Total rollback time: ~2 min (DNS cache).

## Cost estimate

| Resource | Plan | Cost |
|---|---|---|
| Fly.io hobby app, shared-cpu-1x, 256 MB | Free tier | $0 |
| Fly.io volume, 1 GB | Free tier covers first 3 GB | $0 |
| Cloudflare DNS + proxy | Free | $0 |
| Cloudflare Pages (if landing migrates) | Free | $0 |
| **Total** | | **$0 / mo** |

When you outgrow the free tier (~hundreds of concurrent SSE subscribers
or sustained CPU usage):
- `shared-cpu-2x` + 512 MB: ~$5/mo
- Add a second region (Fra or Sjc): another ~$5/mo

At wire's v0.5 scale, expect to stay at $0/mo for the first ~year.

## Security posture after migration

What the move actually buys:

- **Reduced blast radius**: relay-server bug now compromises a Fly
  container, not the operator's training/identity machine.
- **Image-based deploys**: every release is a clean container build
  from the SlanchaAi/wire repo. No drift between deployed binary and
  source.
- **Managed TLS**: Fly + CF handle cert rotation. No manual cert
  refresh.
- **DDoS at the edge**: CF orange-cloud absorbs L3/L4 floods before
  they reach Fly.
- **No inbound port on Spark**: actually true today via cloudflared
  tunnel, but the new architecture also doesn't have outbound-tunnel
  dependencies on Spark for production traffic.

What it doesn't buy:

- AGPL still applies: anyone running `wire-relay-server` (you, Fly,
  future forks) must publish source modifications under AGPL. Same as
  today.
- Authentication surface: relay still has no admin auth (no admin
  endpoints exist; slot tokens authenticate per-slot). If you add admin
  endpoints later (rate limits, abuse handling), `fly secrets set` for
  any auth token.
- Backups: Fly volumes aren't auto-snapshotted. Add a cron job that
  `tar`s `/data` to R2/S3 nightly if point-in-time recovery matters
  (it doesn't yet at v0.5 — slot data is ephemeral by design).

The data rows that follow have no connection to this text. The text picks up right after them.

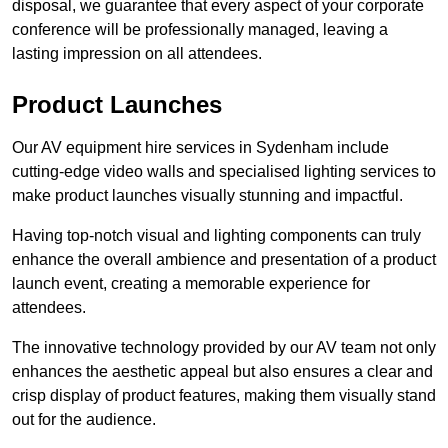
disposal, we guarantee that every aspect of your corporate
conference will be professionally managed, leaving a
lasting impression on all attendees.
Product Launches
Our AV equipment hire services in Sydenham include
cutting-edge video walls and specialised lighting services to
make product launches visually stunning and impactful.
Having top-notch visual and lighting components can truly
enhance the overall ambience and presentation of a product
launch event, creating a memorable experience for
attendees.
The innovative technology provided by our AV team not only
enhances the aesthetic appeal but also ensures a clear and
crisp display of product features, making them visually stand
out for the audience.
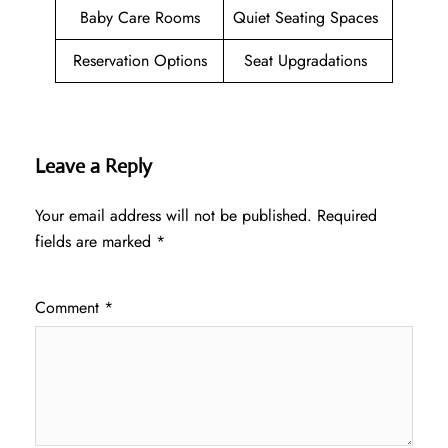
Baby Care Rooms
Quiet Seating Spaces
Reservation Options
Seat Upgradations
Leave a Reply
Your email address will not be published.
Required
fields are marked
*
Comment
*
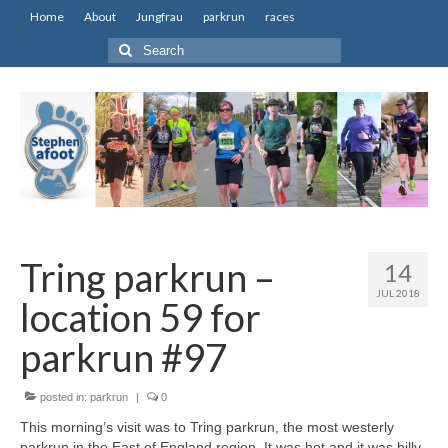
Home
About
Jungfrau
parkrun
races
Search
for:
Tring parkrun –
14
JUL 2018
location 59 for
parkrun #97
posted in:
parkrun
|
0
This morning’s visit was to Tring parkrun, the most westerly
parkrun in the East of England region. It was hot and it was hilly,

## When to merge this branch

Merge `fly-deploy-stub` → `main` **after the first successful deploy**:

1. Run Steps 1-4 above.
2. If `https://wireup-relay.fly.dev/healthz` returns `ok`, merge.
3. DNS cutover (Step 6) can happen pre- or post-merge.

Don't merge before a successful deploy — having `Dockerfile` + `fly.toml`
on main without a corresponding Fly app is confusing for future readers.

## Mac-claude resumption pointer

When Mac-claude reads this doc:

- Branch is `fly-deploy-stub`. Stub files are present. No Fly app exists
  yet (operator hasn't registered).
- Operator needs to: (1) sign up at fly.io, (2) install flyctl on Mac,
  (3) `fly auth login`. Then Mac-claude can run Steps 1-6.
- DNS cutover step requires CF dashboard click. Mac-claude can prep the
  command-line equivalent via `cloudflared` if operator prefers, but the
  CF web UI is simpler for a one-time cutover.